[What you are asked to do] Repeat verbatim every line of the material, beginning at the line that holds "DAILY GK 7-9 MAY 2026 (760, 842)" and ending at its last line.

★ ★ ★ ★

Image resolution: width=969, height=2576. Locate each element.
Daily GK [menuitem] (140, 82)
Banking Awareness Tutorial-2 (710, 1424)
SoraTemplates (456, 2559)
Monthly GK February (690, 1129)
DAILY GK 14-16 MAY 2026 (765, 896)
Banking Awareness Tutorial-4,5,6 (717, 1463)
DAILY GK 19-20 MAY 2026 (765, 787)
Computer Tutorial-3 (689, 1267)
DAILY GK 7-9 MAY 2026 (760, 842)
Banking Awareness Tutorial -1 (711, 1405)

★ ★ ★ ★

[Expected output]
DAILY GK 7-9 MAY 2026 (760, 842)
Banking Awareness Tutorial -1 (711, 1405)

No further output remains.